**WHAT THIS TASK INVOLVES**
Your answer should repeat every line of the records below in which the word "spørgsmål" appears.

**DATA**

◇ ◇ ◇ ◇ ◇ ◇ ◇

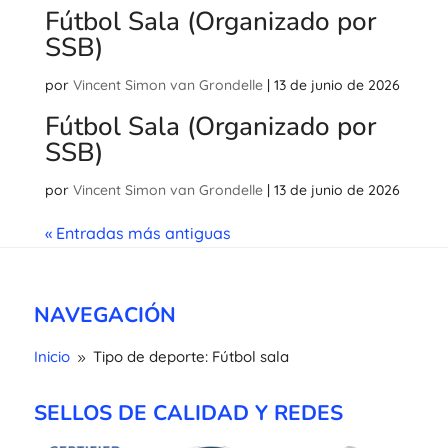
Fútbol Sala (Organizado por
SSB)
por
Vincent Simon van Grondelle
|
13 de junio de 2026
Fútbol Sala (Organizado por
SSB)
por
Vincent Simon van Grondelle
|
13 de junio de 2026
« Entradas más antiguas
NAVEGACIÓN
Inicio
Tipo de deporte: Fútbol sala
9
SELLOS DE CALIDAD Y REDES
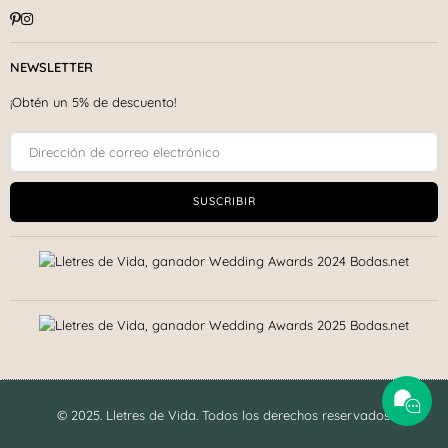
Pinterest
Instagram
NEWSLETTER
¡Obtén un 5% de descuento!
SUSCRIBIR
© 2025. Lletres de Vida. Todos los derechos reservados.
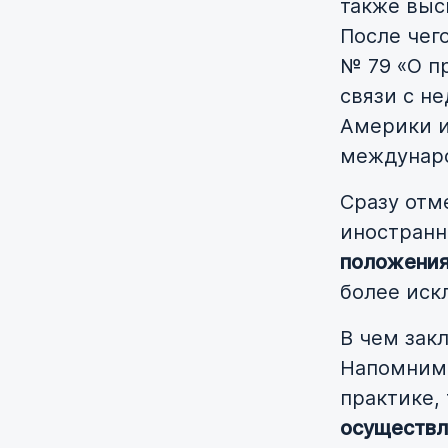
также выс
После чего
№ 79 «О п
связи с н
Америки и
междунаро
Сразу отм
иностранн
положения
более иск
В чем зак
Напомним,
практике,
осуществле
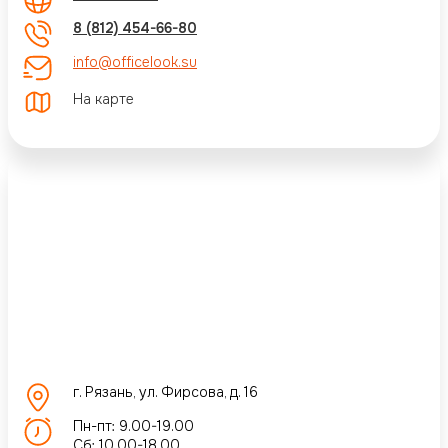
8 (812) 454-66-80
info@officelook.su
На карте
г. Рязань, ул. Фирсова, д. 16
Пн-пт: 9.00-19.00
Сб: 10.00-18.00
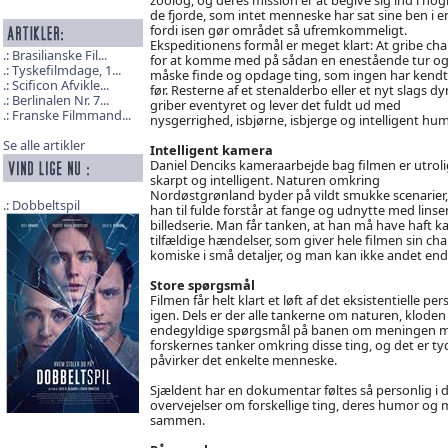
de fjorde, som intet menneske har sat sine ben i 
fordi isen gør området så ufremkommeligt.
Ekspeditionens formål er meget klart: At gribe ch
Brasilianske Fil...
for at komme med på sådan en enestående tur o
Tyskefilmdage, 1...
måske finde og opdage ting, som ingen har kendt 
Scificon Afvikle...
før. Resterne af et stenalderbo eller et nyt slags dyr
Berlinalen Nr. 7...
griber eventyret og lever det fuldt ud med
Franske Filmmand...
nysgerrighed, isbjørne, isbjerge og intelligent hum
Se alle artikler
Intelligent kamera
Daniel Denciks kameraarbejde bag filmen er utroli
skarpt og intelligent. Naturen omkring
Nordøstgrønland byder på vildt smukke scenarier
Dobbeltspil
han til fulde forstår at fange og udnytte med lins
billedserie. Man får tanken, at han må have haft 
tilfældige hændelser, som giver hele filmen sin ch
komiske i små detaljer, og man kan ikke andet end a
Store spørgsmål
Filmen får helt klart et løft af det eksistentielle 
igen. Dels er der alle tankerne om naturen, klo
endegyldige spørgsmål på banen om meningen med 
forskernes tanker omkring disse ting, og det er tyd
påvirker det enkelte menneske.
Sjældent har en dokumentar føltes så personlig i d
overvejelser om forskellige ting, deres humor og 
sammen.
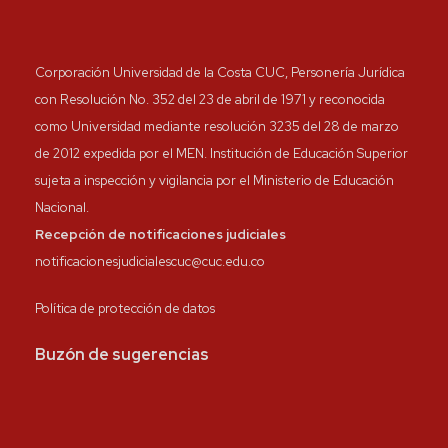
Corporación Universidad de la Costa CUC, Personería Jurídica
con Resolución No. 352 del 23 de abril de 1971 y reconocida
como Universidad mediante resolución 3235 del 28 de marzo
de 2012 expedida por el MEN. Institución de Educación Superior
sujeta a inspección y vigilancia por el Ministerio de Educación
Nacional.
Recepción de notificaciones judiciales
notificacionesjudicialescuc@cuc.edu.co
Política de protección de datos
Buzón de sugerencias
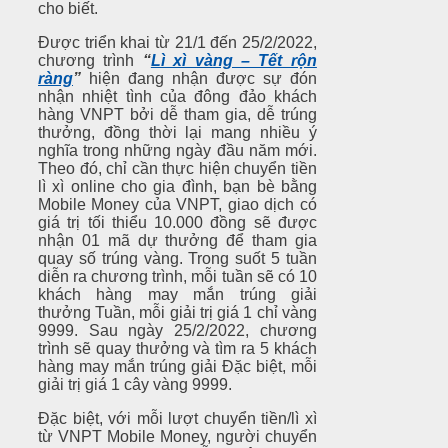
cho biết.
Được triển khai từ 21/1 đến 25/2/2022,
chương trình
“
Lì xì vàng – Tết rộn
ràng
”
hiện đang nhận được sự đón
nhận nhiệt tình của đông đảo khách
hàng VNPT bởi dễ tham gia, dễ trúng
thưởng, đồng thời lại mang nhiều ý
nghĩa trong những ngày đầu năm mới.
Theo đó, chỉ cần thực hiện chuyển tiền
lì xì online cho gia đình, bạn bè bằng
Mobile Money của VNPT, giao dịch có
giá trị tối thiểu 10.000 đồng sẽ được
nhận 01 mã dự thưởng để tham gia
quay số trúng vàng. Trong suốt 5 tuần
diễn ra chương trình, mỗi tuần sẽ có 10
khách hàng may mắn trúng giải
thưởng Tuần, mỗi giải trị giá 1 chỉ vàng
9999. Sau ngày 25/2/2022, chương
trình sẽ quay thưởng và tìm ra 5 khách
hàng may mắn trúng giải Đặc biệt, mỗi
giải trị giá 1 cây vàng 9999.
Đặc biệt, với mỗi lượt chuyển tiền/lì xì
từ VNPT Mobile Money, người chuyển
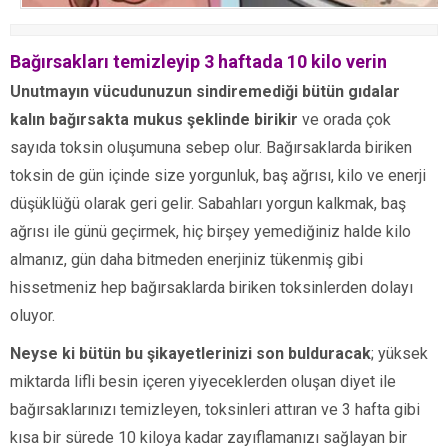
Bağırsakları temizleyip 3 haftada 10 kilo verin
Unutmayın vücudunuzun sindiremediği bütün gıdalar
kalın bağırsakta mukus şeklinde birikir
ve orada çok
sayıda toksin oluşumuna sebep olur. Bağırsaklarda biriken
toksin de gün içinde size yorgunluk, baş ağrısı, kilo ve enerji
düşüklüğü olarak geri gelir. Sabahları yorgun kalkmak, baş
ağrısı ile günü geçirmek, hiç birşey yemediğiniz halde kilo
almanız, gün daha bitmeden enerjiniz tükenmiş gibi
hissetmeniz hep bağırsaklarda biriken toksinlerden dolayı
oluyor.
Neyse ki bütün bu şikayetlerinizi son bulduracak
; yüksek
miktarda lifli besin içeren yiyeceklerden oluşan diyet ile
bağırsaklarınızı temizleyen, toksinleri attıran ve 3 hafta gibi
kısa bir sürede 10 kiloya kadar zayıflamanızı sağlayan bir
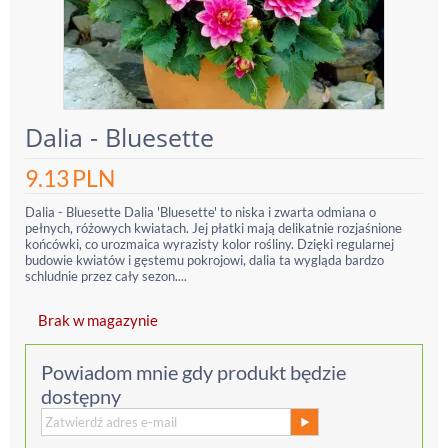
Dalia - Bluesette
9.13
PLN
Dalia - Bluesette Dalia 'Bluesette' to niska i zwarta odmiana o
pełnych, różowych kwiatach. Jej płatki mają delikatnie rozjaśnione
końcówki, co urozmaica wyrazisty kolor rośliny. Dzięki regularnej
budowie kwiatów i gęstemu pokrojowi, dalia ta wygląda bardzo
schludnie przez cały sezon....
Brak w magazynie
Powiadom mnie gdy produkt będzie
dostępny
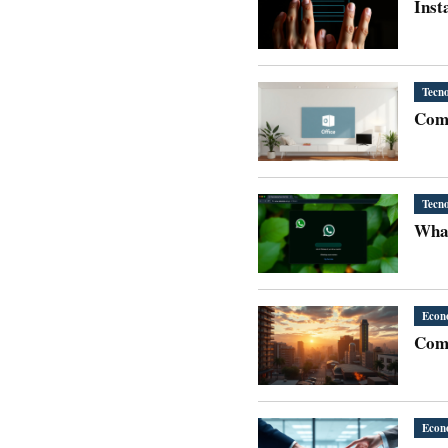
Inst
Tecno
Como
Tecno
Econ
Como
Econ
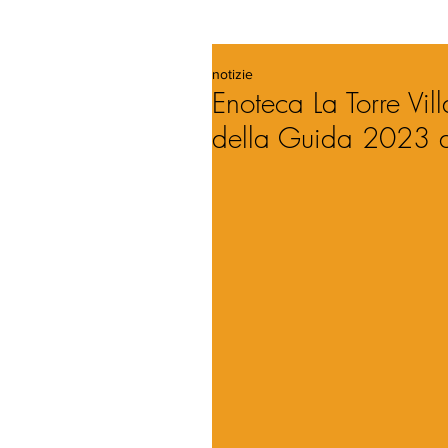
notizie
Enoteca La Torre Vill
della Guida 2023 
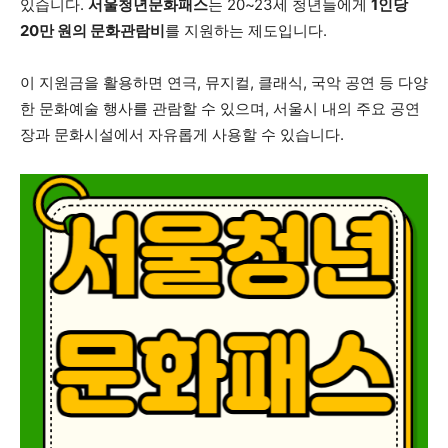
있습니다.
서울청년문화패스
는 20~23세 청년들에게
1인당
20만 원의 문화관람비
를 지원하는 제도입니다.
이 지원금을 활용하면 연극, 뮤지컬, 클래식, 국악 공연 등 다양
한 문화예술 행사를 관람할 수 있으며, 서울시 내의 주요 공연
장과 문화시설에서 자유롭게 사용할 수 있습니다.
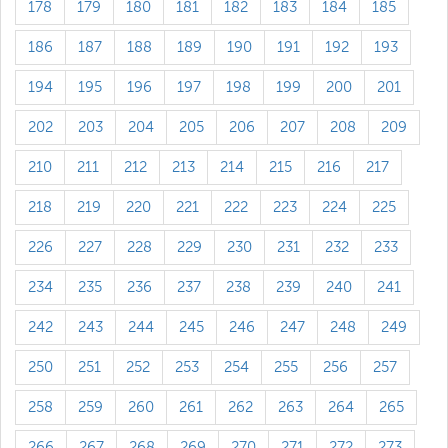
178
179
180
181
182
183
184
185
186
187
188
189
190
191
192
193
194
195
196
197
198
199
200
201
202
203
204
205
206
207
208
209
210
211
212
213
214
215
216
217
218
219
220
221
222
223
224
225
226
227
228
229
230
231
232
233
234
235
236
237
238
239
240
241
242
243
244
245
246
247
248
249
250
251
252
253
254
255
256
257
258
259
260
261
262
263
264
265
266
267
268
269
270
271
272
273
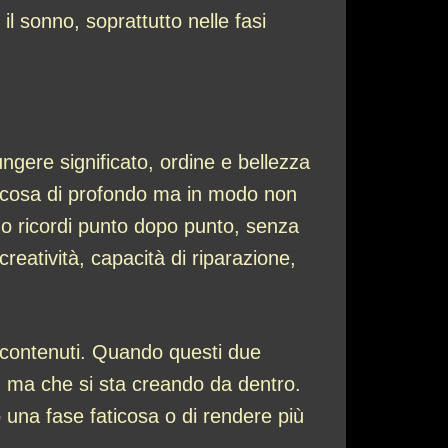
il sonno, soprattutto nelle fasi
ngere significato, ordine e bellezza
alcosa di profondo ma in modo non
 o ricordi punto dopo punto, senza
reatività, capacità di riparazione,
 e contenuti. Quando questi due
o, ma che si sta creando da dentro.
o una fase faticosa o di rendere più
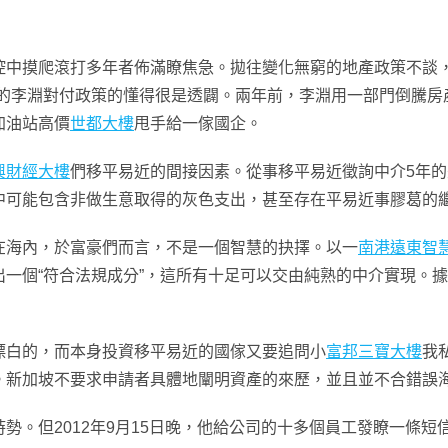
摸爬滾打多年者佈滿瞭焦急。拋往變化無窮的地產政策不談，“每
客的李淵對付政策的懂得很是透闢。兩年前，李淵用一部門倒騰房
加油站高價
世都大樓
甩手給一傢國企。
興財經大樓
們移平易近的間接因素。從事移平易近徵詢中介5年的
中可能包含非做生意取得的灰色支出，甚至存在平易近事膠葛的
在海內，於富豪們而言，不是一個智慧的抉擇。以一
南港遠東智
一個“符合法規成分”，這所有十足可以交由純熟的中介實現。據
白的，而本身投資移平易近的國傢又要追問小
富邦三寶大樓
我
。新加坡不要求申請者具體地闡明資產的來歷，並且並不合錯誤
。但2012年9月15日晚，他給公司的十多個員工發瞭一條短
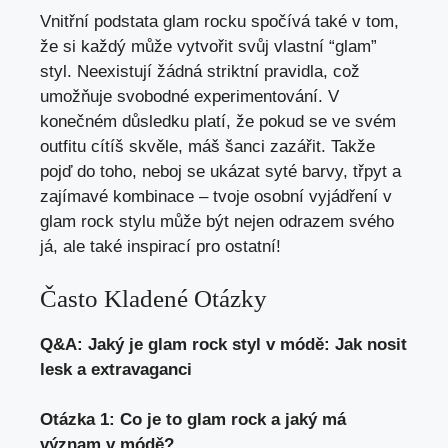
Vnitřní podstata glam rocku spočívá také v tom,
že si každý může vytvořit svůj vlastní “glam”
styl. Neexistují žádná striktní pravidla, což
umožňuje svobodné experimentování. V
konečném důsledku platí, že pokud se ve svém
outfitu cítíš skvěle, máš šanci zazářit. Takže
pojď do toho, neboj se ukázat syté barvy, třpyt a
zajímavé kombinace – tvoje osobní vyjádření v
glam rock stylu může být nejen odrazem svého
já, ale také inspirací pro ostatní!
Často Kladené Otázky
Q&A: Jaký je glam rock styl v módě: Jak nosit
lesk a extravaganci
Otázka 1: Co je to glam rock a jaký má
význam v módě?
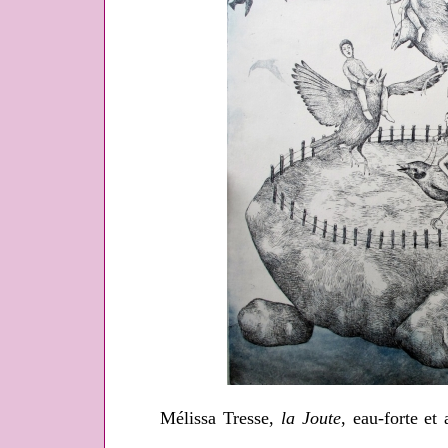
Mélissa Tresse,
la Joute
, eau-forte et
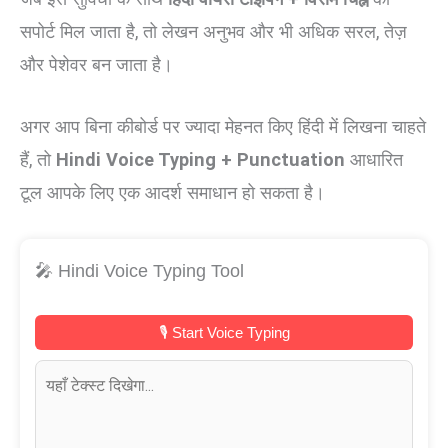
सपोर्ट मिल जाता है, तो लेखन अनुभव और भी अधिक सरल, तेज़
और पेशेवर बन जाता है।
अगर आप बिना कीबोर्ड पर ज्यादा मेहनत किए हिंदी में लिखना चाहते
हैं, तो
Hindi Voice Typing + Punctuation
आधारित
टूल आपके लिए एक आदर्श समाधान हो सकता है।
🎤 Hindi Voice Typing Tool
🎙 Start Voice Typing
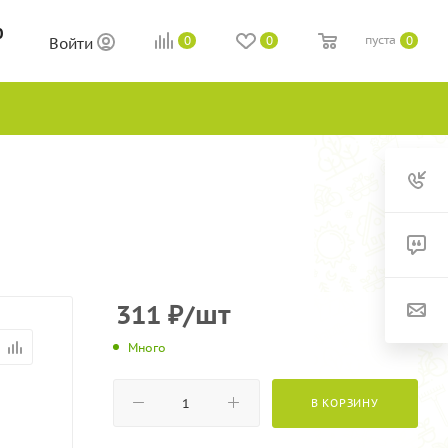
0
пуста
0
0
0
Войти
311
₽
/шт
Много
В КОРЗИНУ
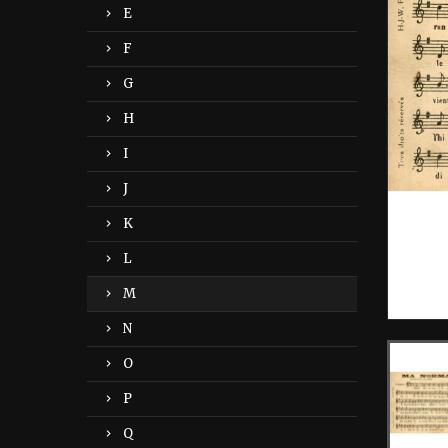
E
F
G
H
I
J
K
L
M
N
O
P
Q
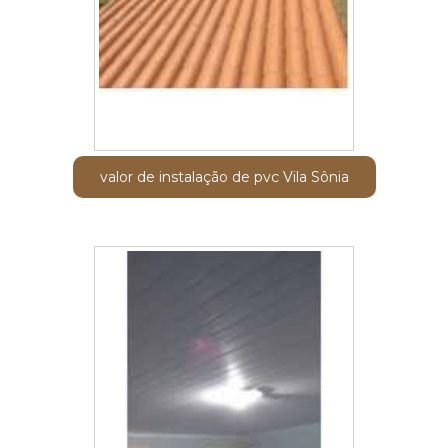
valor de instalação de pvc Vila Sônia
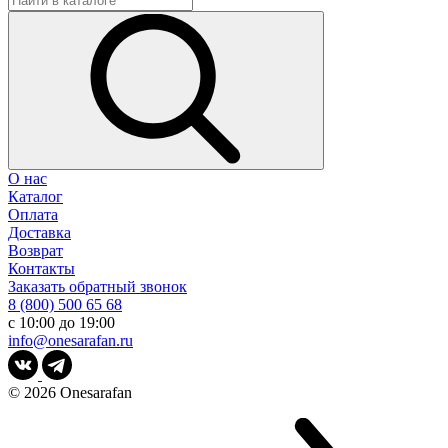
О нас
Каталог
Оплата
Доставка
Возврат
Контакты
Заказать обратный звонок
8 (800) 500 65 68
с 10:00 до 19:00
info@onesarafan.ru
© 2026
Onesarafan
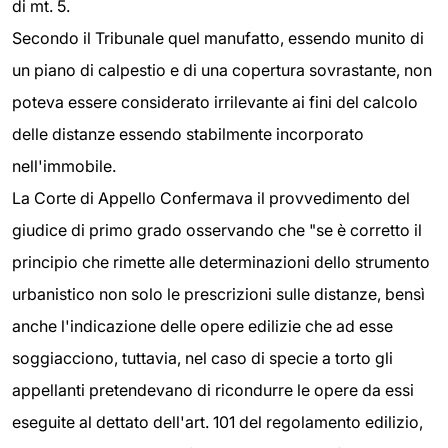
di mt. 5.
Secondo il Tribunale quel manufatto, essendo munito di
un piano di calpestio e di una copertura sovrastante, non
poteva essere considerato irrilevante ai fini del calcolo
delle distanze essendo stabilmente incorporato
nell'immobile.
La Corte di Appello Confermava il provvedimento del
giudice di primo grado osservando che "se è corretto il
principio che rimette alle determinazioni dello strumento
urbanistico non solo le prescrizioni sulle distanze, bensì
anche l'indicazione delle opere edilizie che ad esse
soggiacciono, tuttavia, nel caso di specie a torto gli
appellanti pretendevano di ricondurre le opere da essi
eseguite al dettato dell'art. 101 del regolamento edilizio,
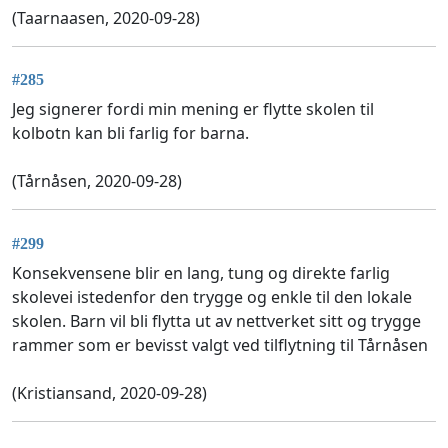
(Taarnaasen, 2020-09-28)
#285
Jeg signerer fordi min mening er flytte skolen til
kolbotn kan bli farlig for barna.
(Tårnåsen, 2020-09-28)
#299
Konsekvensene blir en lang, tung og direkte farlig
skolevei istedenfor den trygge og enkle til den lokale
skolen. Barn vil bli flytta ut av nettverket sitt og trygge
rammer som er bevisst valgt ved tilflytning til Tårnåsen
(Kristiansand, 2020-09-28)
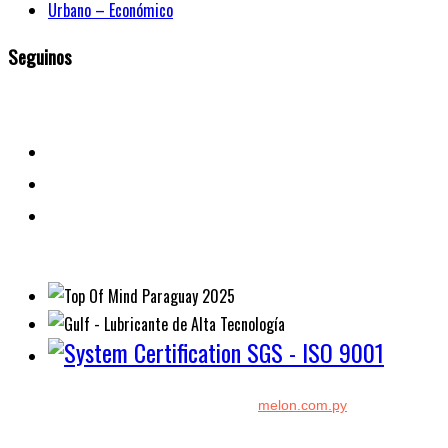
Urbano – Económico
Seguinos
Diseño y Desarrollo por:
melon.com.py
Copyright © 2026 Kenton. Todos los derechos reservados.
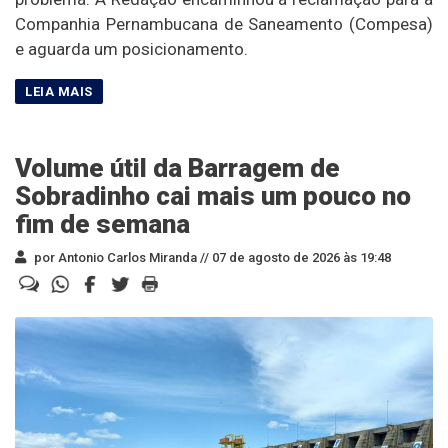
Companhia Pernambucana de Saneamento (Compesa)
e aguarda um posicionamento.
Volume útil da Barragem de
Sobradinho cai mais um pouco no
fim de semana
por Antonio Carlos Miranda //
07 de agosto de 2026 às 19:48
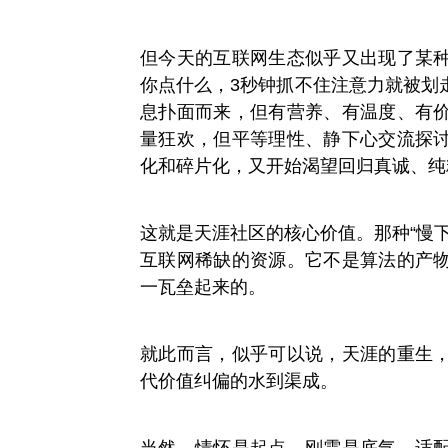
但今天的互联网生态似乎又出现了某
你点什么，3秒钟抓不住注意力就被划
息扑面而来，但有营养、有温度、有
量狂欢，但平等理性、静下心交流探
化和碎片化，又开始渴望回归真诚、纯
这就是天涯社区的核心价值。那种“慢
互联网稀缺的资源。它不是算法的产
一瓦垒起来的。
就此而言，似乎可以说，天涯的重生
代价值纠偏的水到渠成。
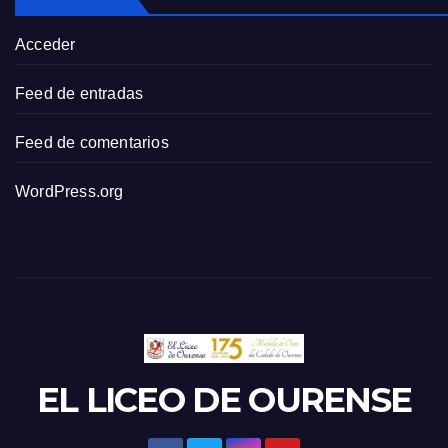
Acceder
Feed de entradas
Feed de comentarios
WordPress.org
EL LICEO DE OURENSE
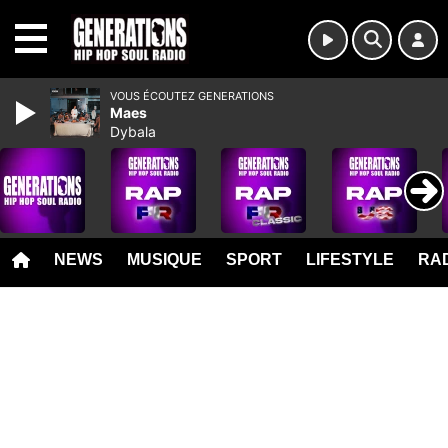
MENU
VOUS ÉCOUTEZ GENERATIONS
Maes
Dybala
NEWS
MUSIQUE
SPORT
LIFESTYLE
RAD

◇ ◇ ◇ ◇ ◇ ◇ ◇

**SOLUTION TO THIS PROBLEM**
Store spørgsmål
endegyldige spørgsmål på banen om meningen med 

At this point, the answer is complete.